> **WORK INSTRUCTIONS**
The entries below contain a line with "process, and why" and a line with "Recycling in Surrey 2022-23". Quote exactly those two lines and all lines between them.

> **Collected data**
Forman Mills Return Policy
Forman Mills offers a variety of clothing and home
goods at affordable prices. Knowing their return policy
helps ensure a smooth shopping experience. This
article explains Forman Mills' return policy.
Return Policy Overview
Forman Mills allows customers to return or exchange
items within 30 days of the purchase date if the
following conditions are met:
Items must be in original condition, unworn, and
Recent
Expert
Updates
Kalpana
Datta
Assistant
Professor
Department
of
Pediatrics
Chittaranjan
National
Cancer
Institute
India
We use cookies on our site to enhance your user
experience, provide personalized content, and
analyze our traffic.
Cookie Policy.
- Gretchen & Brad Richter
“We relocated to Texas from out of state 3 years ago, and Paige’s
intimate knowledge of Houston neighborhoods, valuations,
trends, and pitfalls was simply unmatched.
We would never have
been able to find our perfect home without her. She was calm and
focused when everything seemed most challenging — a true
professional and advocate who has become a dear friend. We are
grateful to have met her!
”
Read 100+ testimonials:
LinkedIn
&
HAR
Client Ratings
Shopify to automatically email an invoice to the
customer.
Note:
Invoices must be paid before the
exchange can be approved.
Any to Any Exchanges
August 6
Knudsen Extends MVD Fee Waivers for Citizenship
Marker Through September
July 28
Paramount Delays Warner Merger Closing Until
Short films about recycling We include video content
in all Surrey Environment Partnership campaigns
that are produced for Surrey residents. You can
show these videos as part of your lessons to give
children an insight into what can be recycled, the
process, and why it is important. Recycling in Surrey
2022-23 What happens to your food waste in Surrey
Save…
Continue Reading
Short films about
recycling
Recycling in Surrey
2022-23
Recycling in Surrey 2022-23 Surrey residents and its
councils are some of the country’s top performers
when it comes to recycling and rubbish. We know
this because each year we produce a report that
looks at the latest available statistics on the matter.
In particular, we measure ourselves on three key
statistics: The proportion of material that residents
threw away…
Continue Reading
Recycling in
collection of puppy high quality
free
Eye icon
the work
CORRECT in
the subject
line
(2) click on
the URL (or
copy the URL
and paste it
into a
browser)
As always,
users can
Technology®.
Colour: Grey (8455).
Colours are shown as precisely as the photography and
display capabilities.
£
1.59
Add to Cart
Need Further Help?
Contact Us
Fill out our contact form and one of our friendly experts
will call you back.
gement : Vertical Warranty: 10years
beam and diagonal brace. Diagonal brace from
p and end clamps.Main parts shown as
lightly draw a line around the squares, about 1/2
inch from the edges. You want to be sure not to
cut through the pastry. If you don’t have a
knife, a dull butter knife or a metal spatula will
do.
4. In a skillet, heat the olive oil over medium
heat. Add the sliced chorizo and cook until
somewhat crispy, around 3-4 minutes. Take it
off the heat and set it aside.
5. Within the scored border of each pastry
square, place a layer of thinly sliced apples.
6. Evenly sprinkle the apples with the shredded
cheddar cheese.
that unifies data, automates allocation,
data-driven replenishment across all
* * *
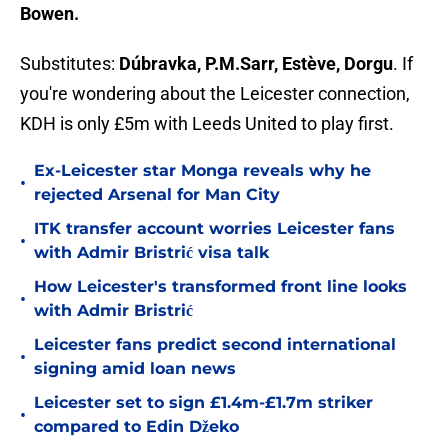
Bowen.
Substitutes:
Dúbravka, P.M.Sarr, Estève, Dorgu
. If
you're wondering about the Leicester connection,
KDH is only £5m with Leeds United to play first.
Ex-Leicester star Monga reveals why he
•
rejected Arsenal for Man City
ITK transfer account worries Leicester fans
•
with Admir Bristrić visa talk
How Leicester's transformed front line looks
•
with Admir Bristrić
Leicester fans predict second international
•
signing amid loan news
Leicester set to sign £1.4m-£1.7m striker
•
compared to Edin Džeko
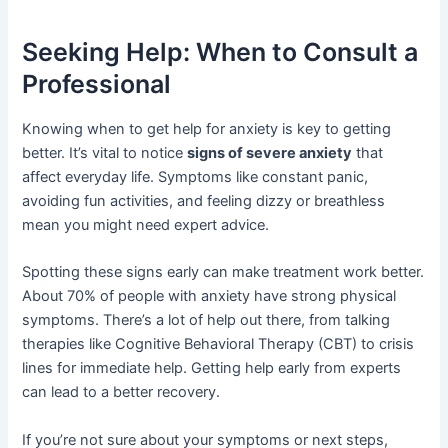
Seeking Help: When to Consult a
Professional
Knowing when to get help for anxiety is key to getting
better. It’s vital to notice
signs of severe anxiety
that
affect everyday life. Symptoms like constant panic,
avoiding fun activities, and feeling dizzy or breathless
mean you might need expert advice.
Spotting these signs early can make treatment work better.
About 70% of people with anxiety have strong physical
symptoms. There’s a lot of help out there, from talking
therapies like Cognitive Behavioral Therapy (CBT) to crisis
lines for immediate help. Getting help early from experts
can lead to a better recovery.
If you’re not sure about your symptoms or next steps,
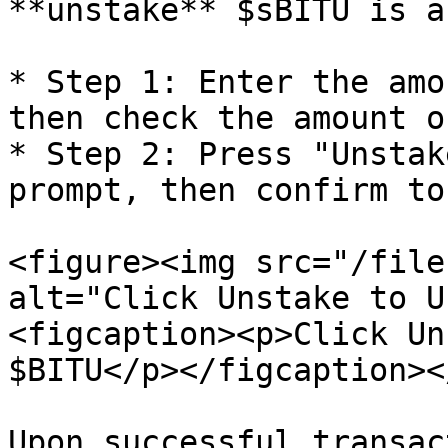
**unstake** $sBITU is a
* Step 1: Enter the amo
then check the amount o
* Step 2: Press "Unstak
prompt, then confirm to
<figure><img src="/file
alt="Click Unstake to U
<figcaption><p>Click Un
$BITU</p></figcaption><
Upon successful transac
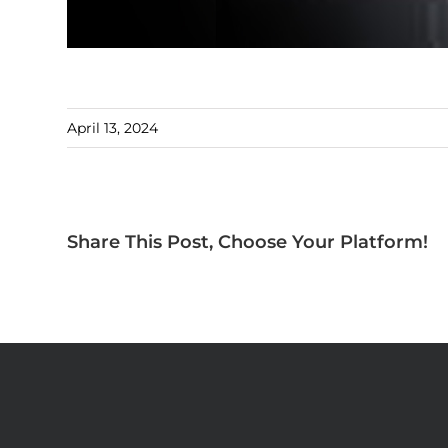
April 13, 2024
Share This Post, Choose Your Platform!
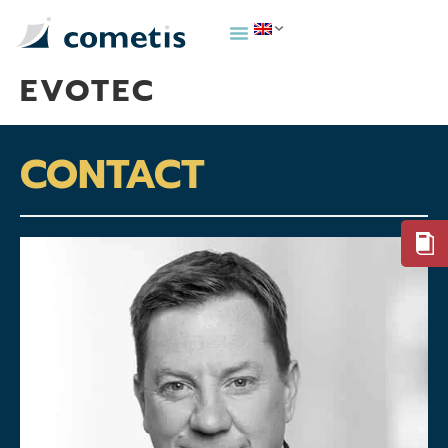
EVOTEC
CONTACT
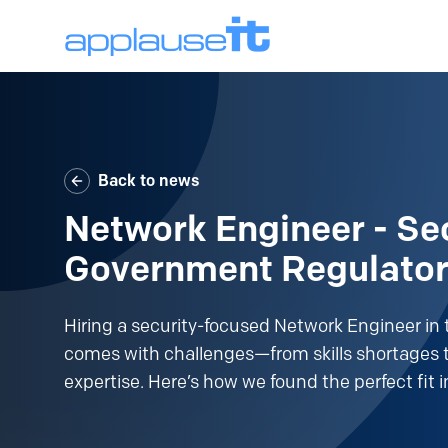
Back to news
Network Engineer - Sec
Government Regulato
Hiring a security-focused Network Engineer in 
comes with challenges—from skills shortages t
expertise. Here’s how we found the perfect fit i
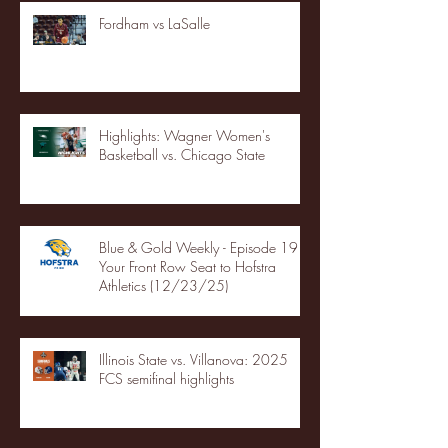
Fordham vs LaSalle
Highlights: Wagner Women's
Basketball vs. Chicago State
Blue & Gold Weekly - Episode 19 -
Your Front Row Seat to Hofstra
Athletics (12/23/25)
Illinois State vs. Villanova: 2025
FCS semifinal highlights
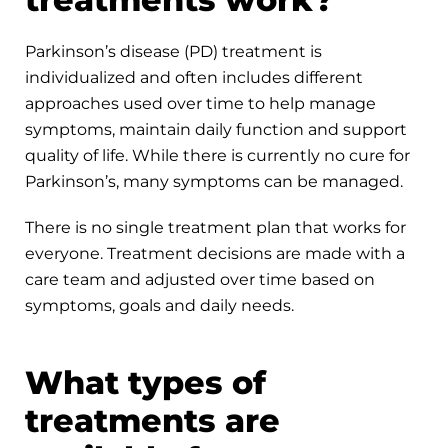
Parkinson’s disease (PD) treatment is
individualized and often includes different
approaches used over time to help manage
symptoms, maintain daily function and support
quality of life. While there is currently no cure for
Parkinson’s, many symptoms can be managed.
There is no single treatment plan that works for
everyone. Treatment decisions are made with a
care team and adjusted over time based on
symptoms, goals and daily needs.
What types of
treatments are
--
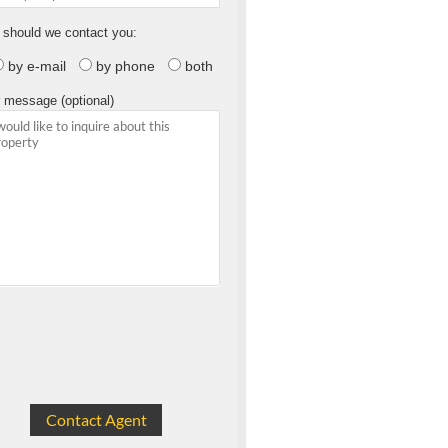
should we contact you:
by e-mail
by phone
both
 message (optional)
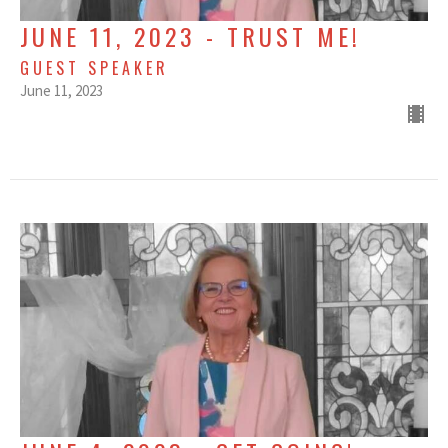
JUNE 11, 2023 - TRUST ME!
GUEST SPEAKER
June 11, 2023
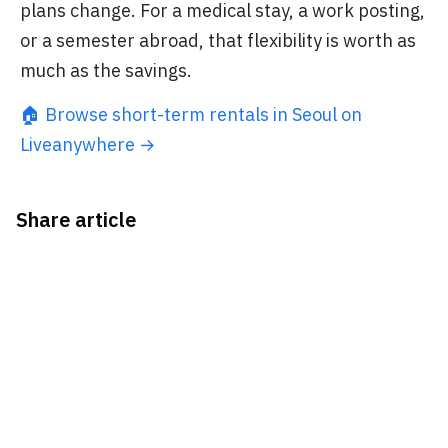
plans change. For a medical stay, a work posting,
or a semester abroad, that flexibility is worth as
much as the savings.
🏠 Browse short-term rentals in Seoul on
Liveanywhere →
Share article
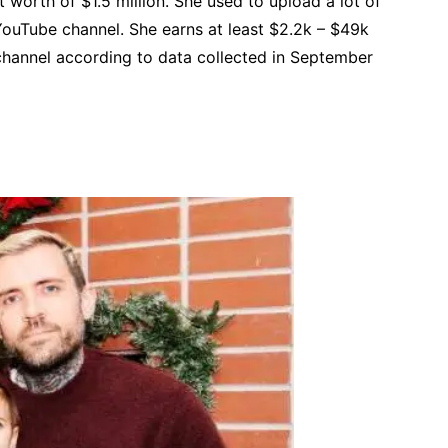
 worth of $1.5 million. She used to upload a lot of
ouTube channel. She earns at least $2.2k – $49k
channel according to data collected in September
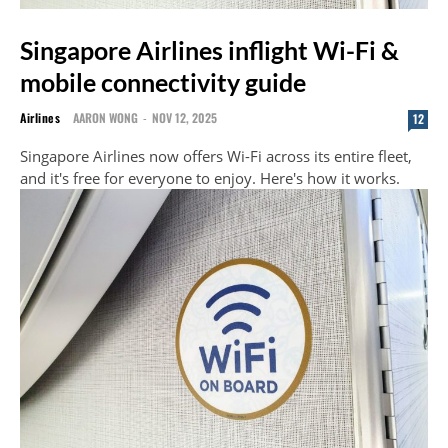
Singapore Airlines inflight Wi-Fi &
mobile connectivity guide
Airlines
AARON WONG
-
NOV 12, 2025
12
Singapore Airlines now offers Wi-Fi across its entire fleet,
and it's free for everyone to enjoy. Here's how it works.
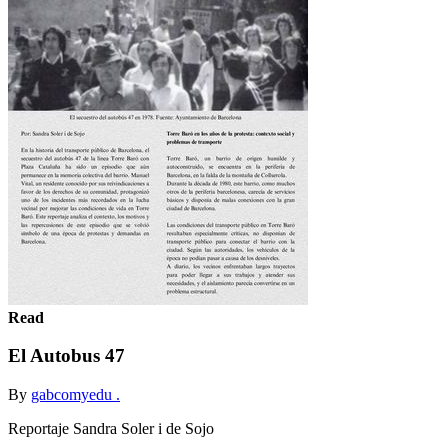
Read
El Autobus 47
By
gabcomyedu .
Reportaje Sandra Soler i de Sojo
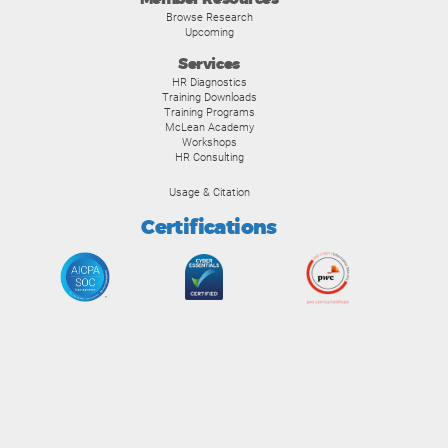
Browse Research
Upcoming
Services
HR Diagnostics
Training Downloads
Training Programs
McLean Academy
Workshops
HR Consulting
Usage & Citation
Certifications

> **EXPECTED ANSWER**
process, and why it is important. Recycling in Surrey
2022-23 What happens to your food waste in Surrey
Save…
Continue Reading
Short films about
recycling
Recycling in Surrey
2022-23
Recycling in Surrey 2022-23 Surrey residents and its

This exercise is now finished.